Les réponses Françaises aux questions adressées par le Bureau Permanent de la Conférence de LA HAYE, pour l’application de la Convention du 15 novembre 1965 relative à la signification et la notification à l’étranger des actes judiciaires et extrajudiciaires en matière civile ou commerciale, renforcent l’exclusivité de la signification d’actes par voie d’Huissier en France. Ce qui interdit donc à quiconque de pouvoir le faire en dehors de cette réglementation.

recherche d’adresse

L’adresse est considérée comme relevant de la vie privée, et protégée par le droit de la personne qui peut s’opposer à sa divulgation, sous certaines conditions. Il est en principe possible d’interdire à des tiers de divulguer son adresse et en cas de violation de ce secret, d’obtenir le paiement de dommages intérêts.

En revanche, lorsqu’il s’agit d’un débiteur poursuivi par un créancier, l’adresse de ce débiteur (ainsi que ses coordonnées bancaires ou professionnelles) peut être communiquée à un Huissier de Justice notamment, dès lors que la créance est justifiée ou reconnue dans un jugement de condamnation et validé par un titre exécutoire (Réf Loi n°91-650 du 9 Juillet 1991).

L’adresse d’une personne ou son numéro de téléphone constituent une information nominative au sens de l’article 4 de la Loi du 6 Janvier 1978 dite « informatique et liberté ». Il est donc permis de collecter des adresses et le seul droit de s’y opposer est de demander à être mis sur liste rouge, pour le téléphone, et sur liste orange, pour l’adresse (Articles R.10-1 et suivants du Code des Postes et Télécommunications).
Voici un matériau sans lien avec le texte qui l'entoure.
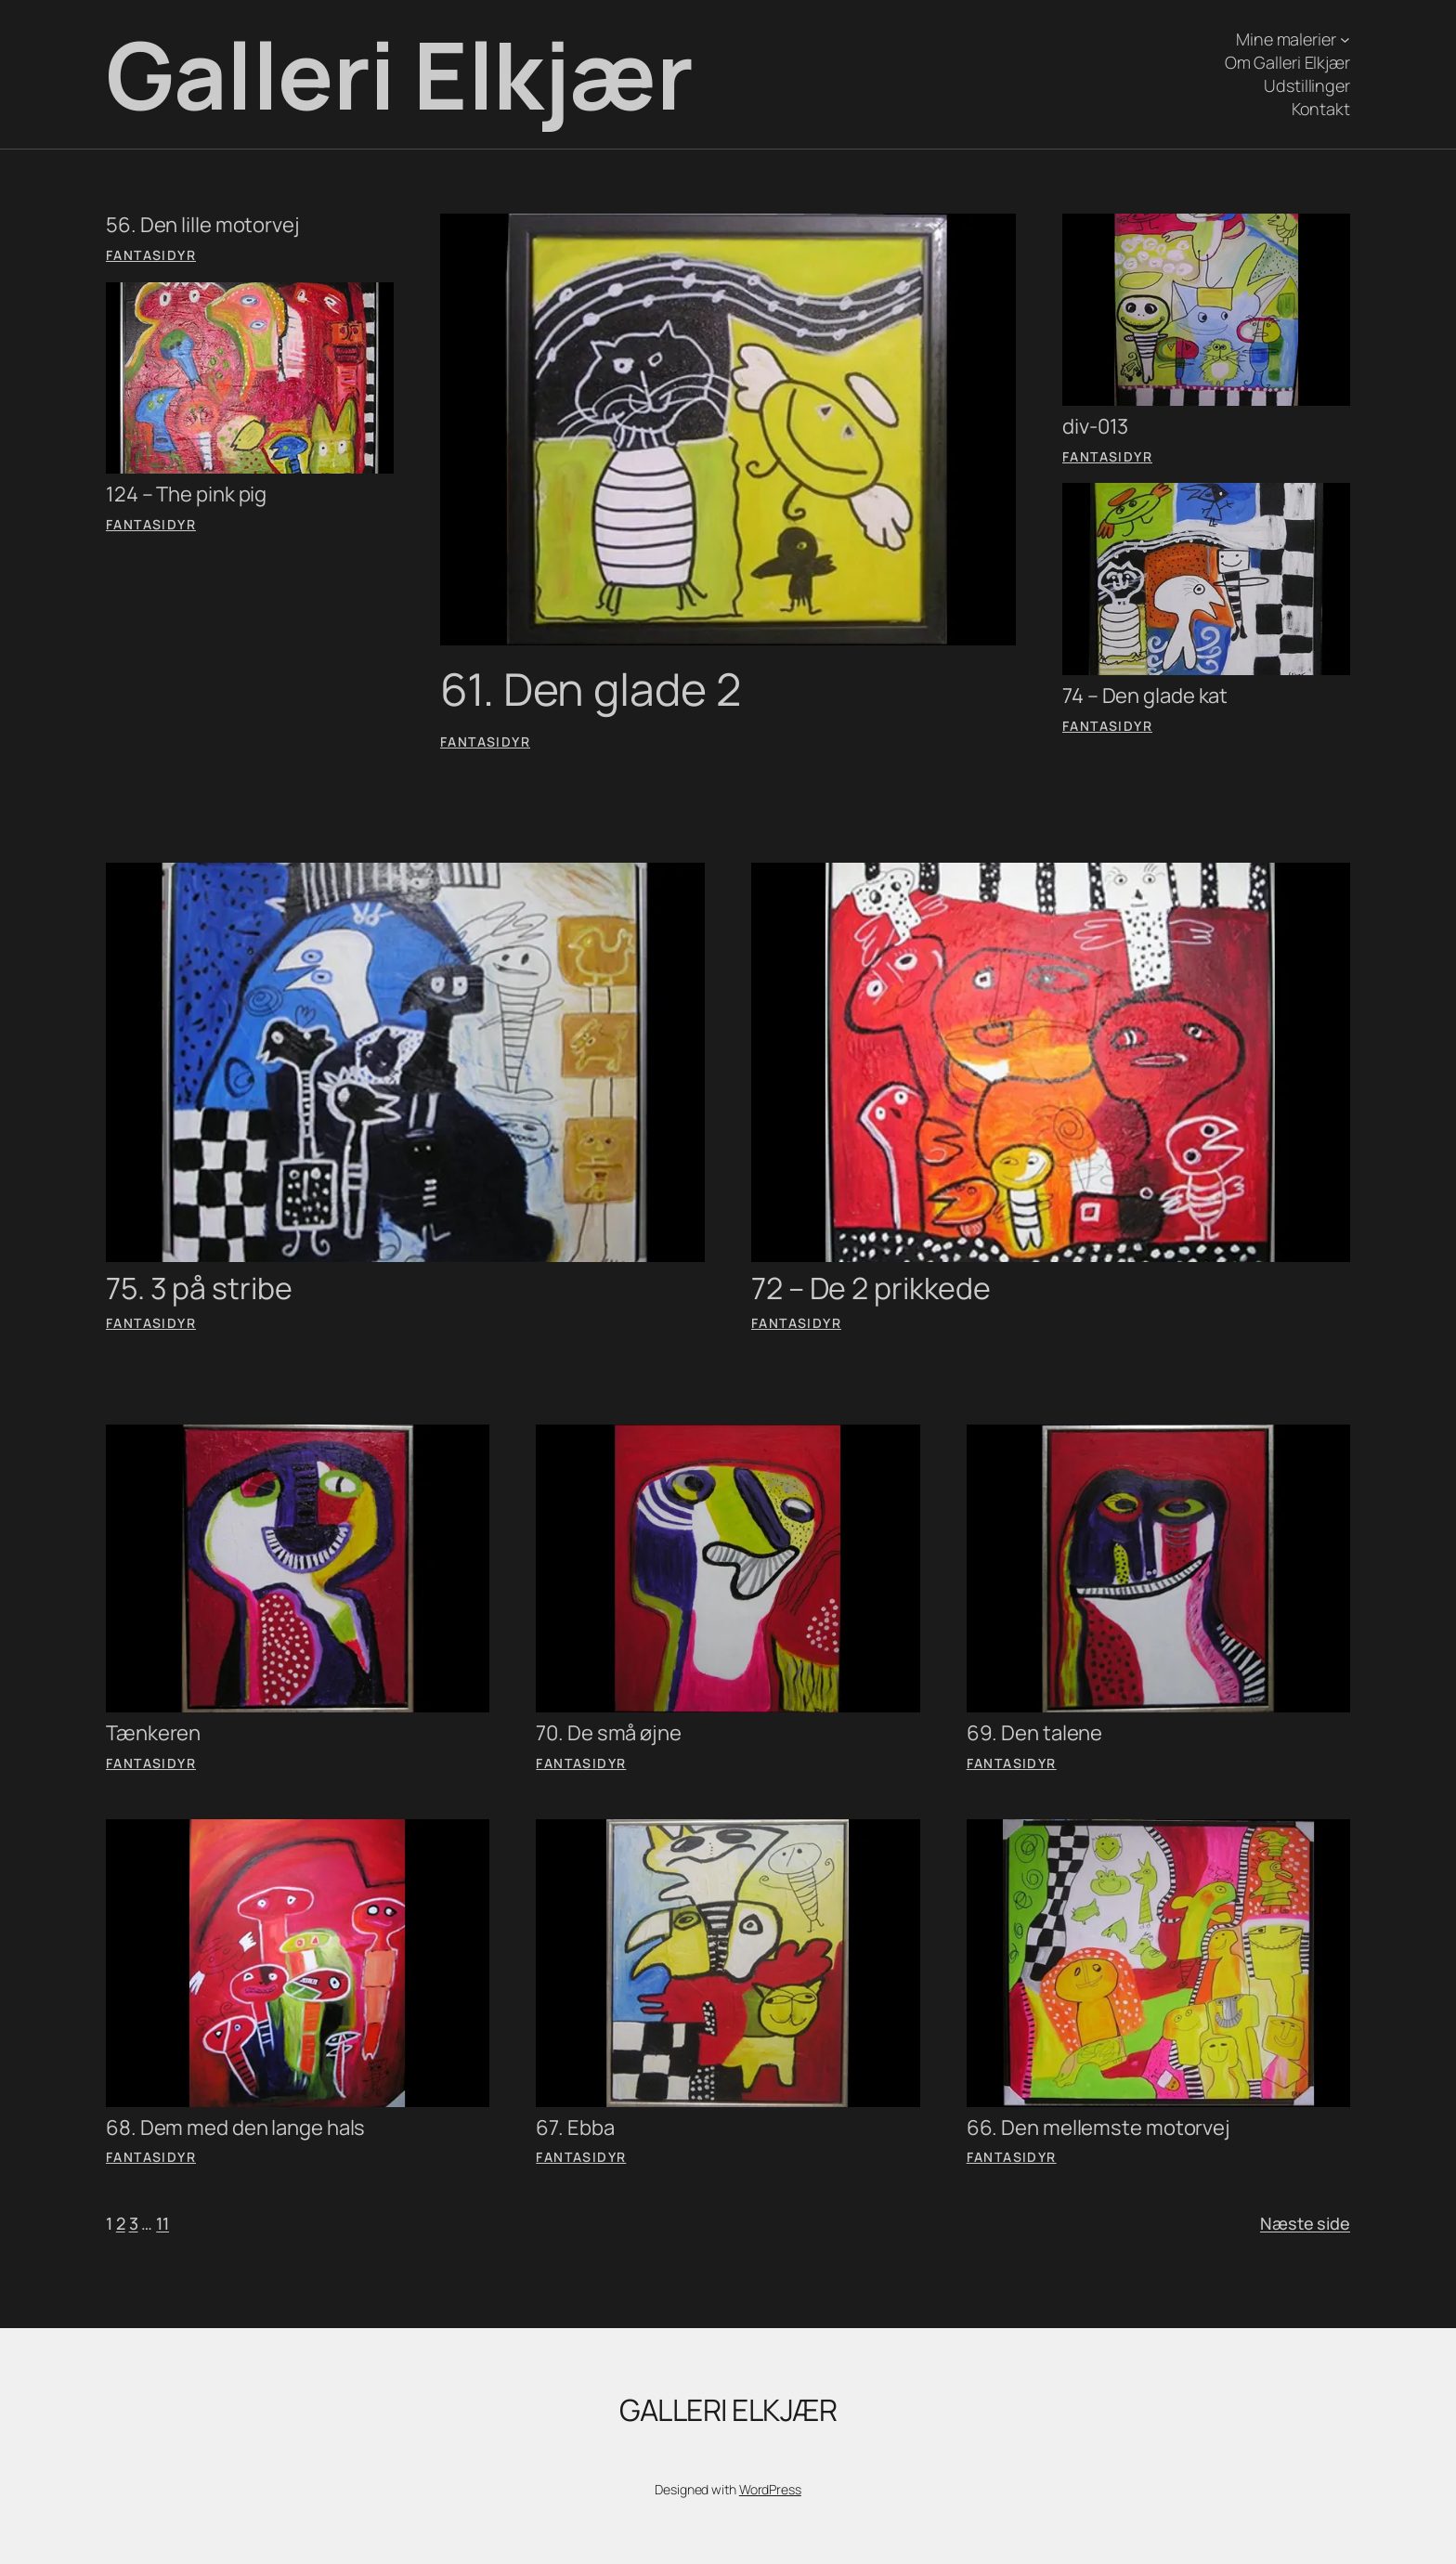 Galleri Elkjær (399, 73)
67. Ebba (575, 2128)
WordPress (770, 2489)
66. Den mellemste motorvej (1098, 2128)
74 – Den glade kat (1145, 696)
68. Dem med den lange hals (235, 2128)
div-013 (1095, 426)
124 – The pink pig (186, 494)
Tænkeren (153, 1733)
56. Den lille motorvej (203, 225)
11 (162, 2223)
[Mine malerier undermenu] (1345, 39)
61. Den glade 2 (590, 689)
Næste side (1305, 2223)
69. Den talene (1035, 1733)
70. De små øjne (609, 1733)
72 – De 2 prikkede (871, 1288)
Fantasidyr (151, 255)
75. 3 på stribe (199, 1288) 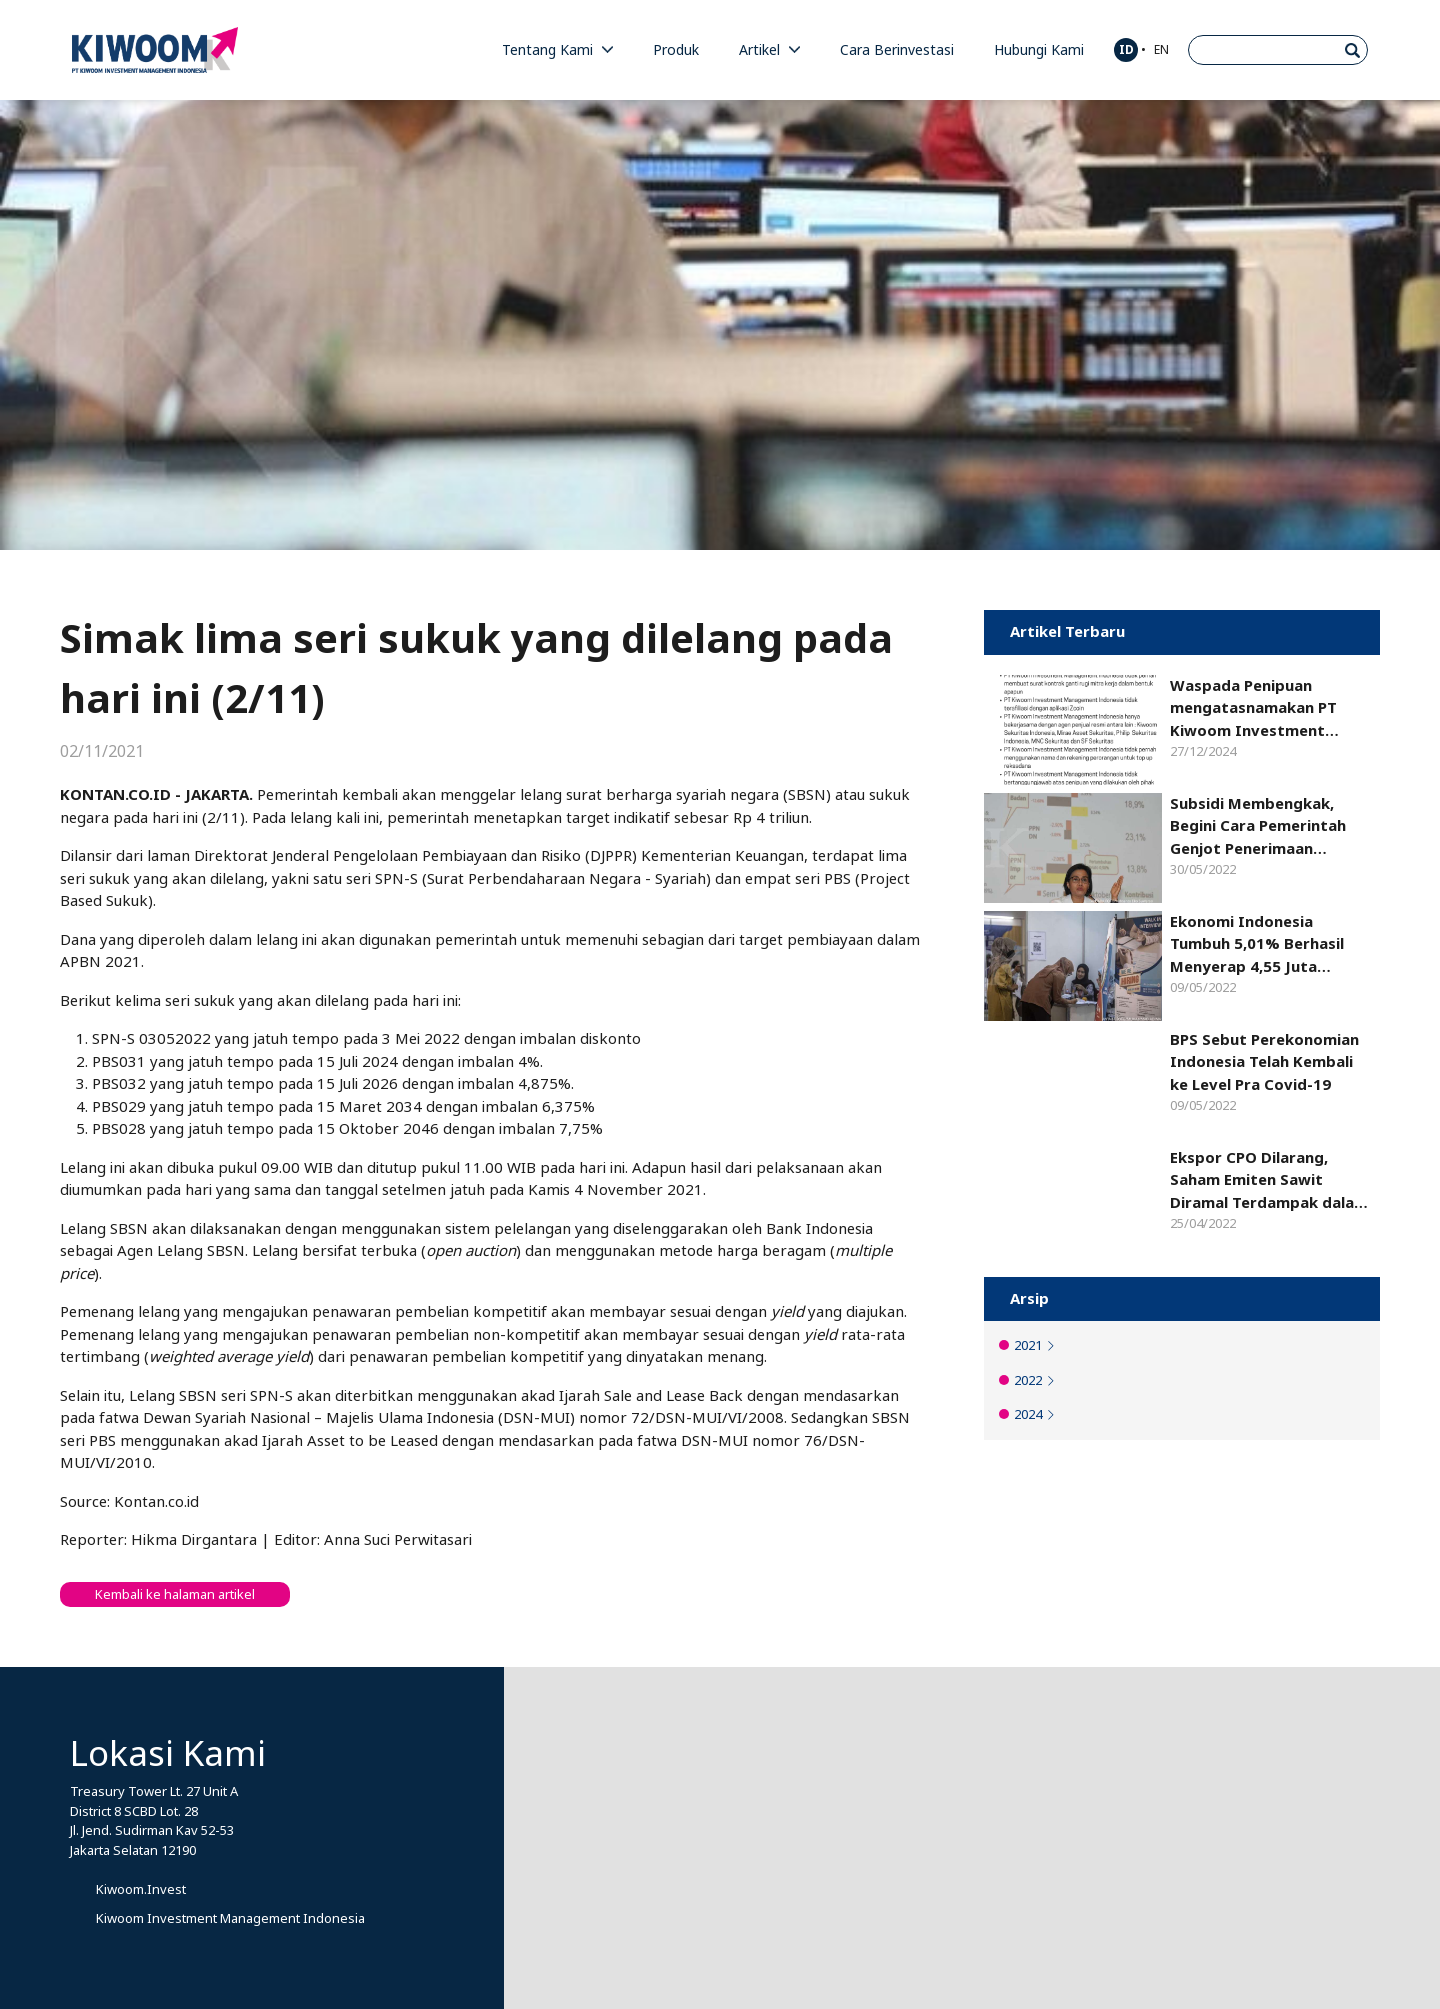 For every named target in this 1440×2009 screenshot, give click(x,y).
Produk (676, 50)
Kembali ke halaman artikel (175, 1594)
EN (1161, 50)
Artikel (769, 50)
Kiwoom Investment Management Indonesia (230, 1918)
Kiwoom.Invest (141, 1889)
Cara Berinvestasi (897, 50)
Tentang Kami (557, 50)
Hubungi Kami (1039, 50) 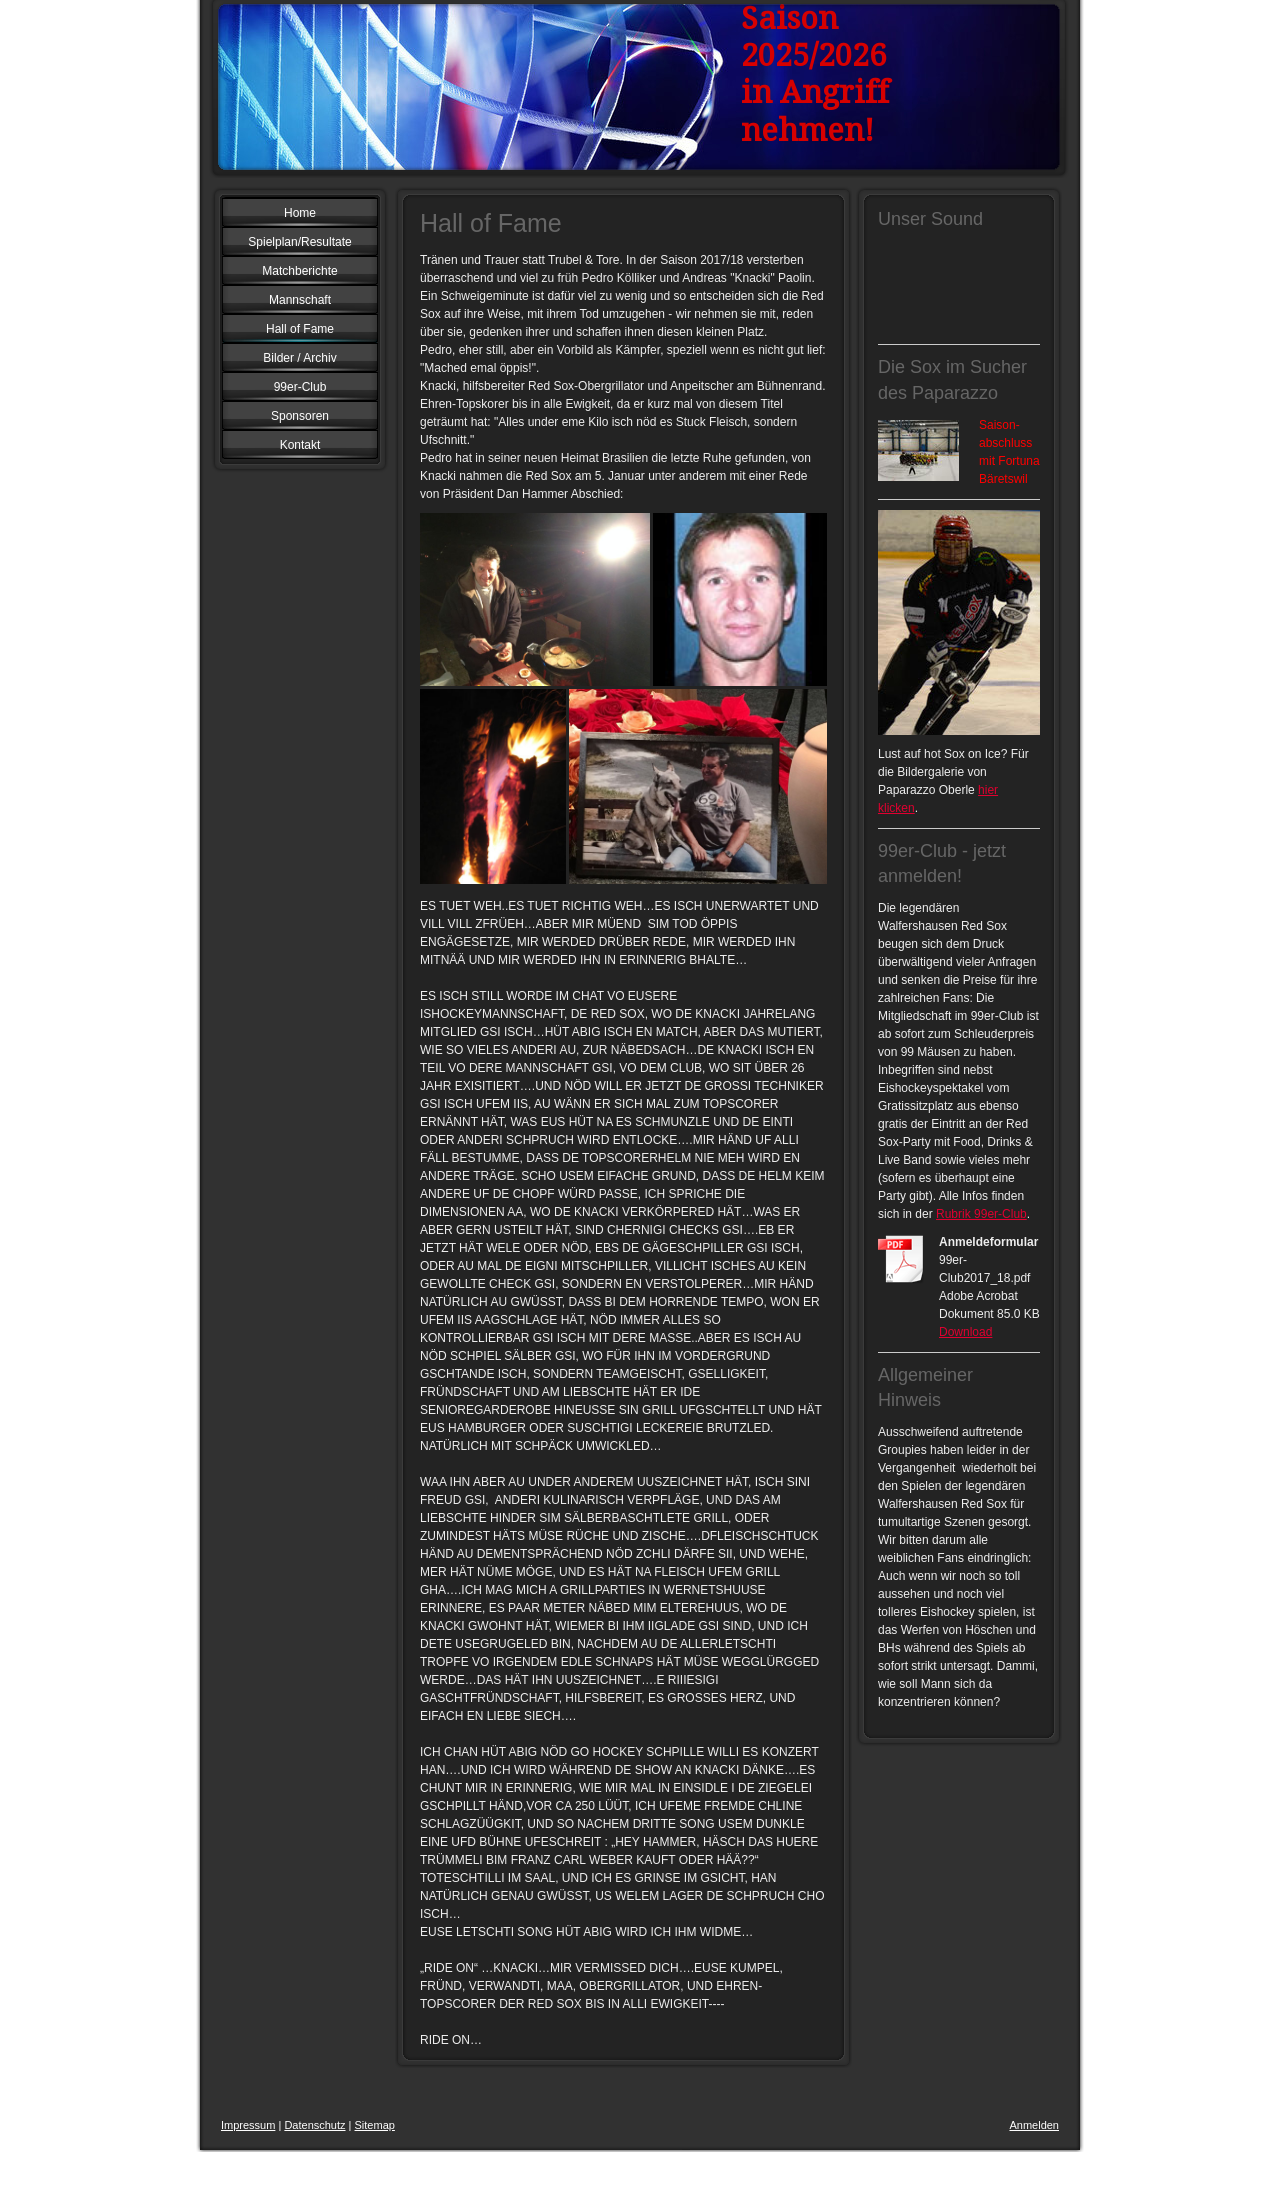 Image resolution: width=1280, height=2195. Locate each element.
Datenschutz (314, 2125)
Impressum (248, 2125)
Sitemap (375, 2125)
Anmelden (1034, 2125)
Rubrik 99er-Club (981, 1214)
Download (965, 1332)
En dehors des annuaires ou répertoires autorisés, il est en principe interdit de rendre public une adresse ou un fichier sans l’autorisation de l’intéressé. un arrêt de la cour de cassation 1ère Chambre Civil du 30.06.92, reconnaît dans ses conclusions que la révélation du lieu du domicile d’une personne ne porte pas atteinte à la protection de sa vie privée, tout particulièrement quand le débiteur a volontairement dissimulé celle-ci, dans le but légitime d’échapper à ses créanciers.

Néanmoins malgré le cadre légal, de la démarche pour un enquêteur de retrouver l’adresse d’un débiteur disparu de la circulation, il est important de prendre en considération les moyens que celui-ci va utiliser pour retrouver la trace de cette personne ou du dirigeant de l’entreprise. D’après une jurisprudence constante en la matière, Colmar 5 janvier 1973,Gaz.Pal 1973,2,537, qui est très explicite, les moyens de recherches doivent être appropriés, à savoir : « les renseignements doivent provenir d’une recherche sérieuse et prudente » et être « pris à la bonne source ». Ainsi seule l’enquête de terrain et la recherche d’information ouverte au public permettront ,grâce au fusionnement de renseignements de retrouver la trace du débiteur.

travail clandestin et bénévolat

Le travail clandestin par dissimulation d’activité consiste dans l’exercice à but lucratif d’une activité de production, de transformation, de réparation ou de prestation de services ou l’accomplissement d’actes de commerce par toute personne physique ou morale qui s’est soustraite intentionnellement à ses obligations.